A window into the kitchen allows a clear view of cooks pulling and slamming noodles onto a counter all day. The noodles they pull make their way into rich broths to be served to hungry customers day in and day out. A small shop with an even smaller menu, there are only a handful of noodle dishes on a menu with less than a dozen total items.
The house special is the beef noodle combo. A Lanzhou beef noodle soup made with (obviously) hand pulled noodles in a rich and hearty beef broth that can be ordered “spicy” or “not spicy”, a designation relating to the amount of chili oil they add to your broth — the choices being a lot or none at all. We recommend opting for not spicy and adding chili oil at your own discretion.
A quick walk around the corner to the more prominent center of the plaza and you will find a contemporary little ice cream shop called Aqua S. Perhaps the most photogenic ice cream in America, this Australian import came to Houston in 2016 and has been the dessert darling of Chinatown ever since.
Known for their house specialty, a sea salt flavored blue soft serve that is as addicting as it is eye-catching, the real beauty of Aqua S lies in their rotating flavor model. While sea-salt is always on the menu, a second flavor is rotated through the soft serve machines every few days, allowing customers to try twisted variations of sea salt with new flavors.
Toppings like toasted marshmallows on poki sticks and cotton candy halos make the experience all the more whimsical and gram-worthy.

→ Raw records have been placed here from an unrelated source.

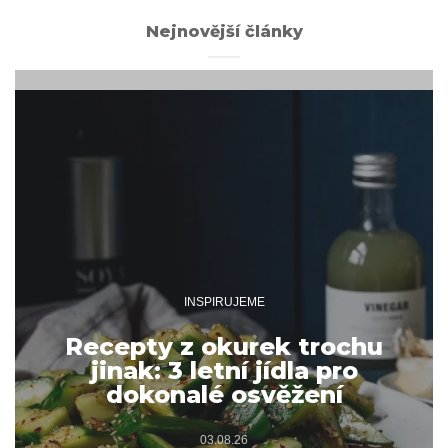
Nejnovější články
INSPIRUJEME
Recepty z okurek trochu
jinak: 3 letní jídla pro
dokonalé osvěžení
03.08.26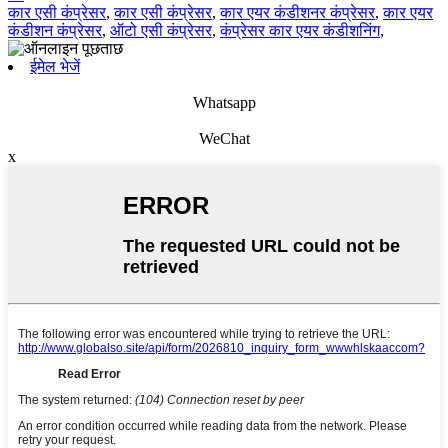
कार एसी कंप्रेसर
,
कार एसी कंप्रेसर
,
कार एयर कंडीशनर कंप्रेसर
,
कार एयर
कंडीशन कंप्रेसर
,
ऑटो एसी कंप्रेसर
,
कंप्रेसर कार एयर कंडीशनिंग
,
ईमेल भेजें
Whatsapp
WeChat
x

Our final stop on this shotgun tour takes us to the Bellaire-facing front of Dun Huang Plaza. Sharetea is no local mom and pop. This international chain is probably the most recognized house-hold name in the world of bubble tea. While their Chinatown location isn't even the only one in Houston (the other is in Sugar Land), the Sharetea brand is like the Starbucks of Taiwan tea shops, so their presence in Dun Huang adds some level of legitimacy to the popularity of the place.
The most common bubble teas are typically the milk varieties with extremely sweet teas with milk and some kind of tapioca or fruit flavored gummies floating near the bottom. To an American palate, the milk tea flavor may be a little too foreign; or maybe dairy just isn't your jam. In any case, we recommend the kiwi fruit tea with aiyu jelly. A tangy fruit tea with kiwi seeds and a sweet Taiwanese fig jelly.
Whether you split these suggestions up into multiple trips or knock them out in one day, Dun Huang is a massive shopping complex with dozens of well reviewed and interesting businesses. From groceries to steamed dumplings, foot massages and sushi, this is a corner of our city worth getting to know.